4. Software-as-a-service (SaaS) is inherently more secure than on-premises software. This is especially true regarding software vulnerabilities. When a developer discovers a vulnerability in the SaaS version of their product, they only need to apply the patch once for all their customers; they don’t have to plead with their customers to apply any patch. In fact, the customers won’t usually even know there was a vulnerability[iii], let alone need to apply the patch themselves.
5. Many cyber and physical security monitoring services, such as SecureWorks, have never been available other than in the cloud. These services often have a significant advantage over on-premises security monitoring software. For the same reason, on-premises security monitoring products like SIEM are increasingly moving to the cloud.
How can we decide if the cloud is safe for BES systems?

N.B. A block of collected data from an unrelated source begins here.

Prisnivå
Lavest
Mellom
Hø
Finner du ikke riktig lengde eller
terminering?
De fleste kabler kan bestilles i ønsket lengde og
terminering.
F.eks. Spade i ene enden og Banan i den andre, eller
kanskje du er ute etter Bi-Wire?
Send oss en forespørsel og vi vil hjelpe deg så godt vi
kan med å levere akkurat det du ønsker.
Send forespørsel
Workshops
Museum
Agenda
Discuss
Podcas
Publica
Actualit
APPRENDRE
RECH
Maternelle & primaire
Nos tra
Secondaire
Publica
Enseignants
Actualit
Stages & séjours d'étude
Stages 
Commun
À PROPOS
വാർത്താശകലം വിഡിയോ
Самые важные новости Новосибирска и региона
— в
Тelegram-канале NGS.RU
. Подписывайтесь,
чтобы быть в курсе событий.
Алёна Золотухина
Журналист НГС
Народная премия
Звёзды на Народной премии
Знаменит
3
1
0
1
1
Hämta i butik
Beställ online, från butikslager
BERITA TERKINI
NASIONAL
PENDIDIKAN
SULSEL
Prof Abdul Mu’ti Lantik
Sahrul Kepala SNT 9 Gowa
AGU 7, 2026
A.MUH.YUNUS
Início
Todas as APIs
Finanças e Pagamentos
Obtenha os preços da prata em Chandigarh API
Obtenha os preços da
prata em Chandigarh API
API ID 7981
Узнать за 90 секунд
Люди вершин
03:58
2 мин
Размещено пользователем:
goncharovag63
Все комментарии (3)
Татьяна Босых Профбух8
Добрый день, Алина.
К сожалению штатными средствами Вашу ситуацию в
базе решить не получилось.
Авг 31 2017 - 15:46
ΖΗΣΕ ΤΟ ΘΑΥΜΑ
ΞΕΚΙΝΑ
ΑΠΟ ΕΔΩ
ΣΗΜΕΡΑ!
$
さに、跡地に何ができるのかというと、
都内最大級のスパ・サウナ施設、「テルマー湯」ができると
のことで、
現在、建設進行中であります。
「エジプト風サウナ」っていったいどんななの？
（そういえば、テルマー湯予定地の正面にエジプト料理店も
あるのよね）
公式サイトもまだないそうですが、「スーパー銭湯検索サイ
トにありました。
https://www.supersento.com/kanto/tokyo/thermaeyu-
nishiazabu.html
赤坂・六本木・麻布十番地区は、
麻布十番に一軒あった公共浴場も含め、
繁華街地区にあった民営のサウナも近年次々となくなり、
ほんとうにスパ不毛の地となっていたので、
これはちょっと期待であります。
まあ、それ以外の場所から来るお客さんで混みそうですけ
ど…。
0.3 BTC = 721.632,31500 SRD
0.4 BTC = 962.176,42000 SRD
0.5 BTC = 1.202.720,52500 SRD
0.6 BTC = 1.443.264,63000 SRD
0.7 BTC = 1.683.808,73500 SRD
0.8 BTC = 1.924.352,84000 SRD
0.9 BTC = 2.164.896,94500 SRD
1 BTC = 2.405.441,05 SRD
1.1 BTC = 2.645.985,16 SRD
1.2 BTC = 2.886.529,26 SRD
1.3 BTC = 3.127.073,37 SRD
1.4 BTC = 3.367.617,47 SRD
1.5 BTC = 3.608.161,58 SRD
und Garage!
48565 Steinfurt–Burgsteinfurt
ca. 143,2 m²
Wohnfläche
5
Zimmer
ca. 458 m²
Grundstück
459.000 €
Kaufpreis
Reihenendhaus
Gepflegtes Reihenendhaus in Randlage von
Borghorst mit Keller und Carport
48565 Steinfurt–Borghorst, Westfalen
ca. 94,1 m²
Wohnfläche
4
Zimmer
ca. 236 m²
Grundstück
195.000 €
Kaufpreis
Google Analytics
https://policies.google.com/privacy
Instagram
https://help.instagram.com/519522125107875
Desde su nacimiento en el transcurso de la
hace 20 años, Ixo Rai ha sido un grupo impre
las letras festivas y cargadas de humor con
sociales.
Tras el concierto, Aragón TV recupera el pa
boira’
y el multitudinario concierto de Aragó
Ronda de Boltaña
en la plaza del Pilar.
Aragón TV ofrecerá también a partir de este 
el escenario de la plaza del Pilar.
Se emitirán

Is the cloud safe for BES systems? As you might have guessed, there is no up-or-down answer to this question, especially since it’s clear that electric utilities and IPPs will increasingly have little choice but to utilize or deploy at least some BES systems in the cloud. Instead, we need to answer three questions:
1. What cybersecurity risks originate in the cloud? In other words, what cyber risks apply to systems deployed in the cloud that do not apply to systems deployed on premises? For example, one risk is that a widespread cloud outage will overwhelm at least some of the normal redundancy built into the cloud. That seems to have happened in the AWS outage last October. There are many other “purely cloud” risks as well; moreover, new cloud risks are identified all the time.[iv]
2. What mitigations are available for each of those risks and who needs to apply them? In most cases, the “platform” cloud service provider (CSP) or SaaS provider will need to identify mitigations for cloud risks and apply them. Cloud users can do very little to mitigate cloud risks, other than avoid the cloud altogether.
3. Finally, is there even one cloud risk that is too great to be effectively mitigated? For example, if there were a serious risk that North Korea would take control of one of the major CSPs without customers knowing it, that would probably be an “un-mitigatable” risk. If there is one such risk, it might be best to prohibit all use of cloud-based OT systems by NERC entities.
Fortunately, I suspect the answer to the third question is no. It seems likely that any un-mitigatable cloud risk would have been discovered by now; if one had been discovered, cloud customers would have moved back on premises in massive numbers. Of course, exactly the opposite has happened.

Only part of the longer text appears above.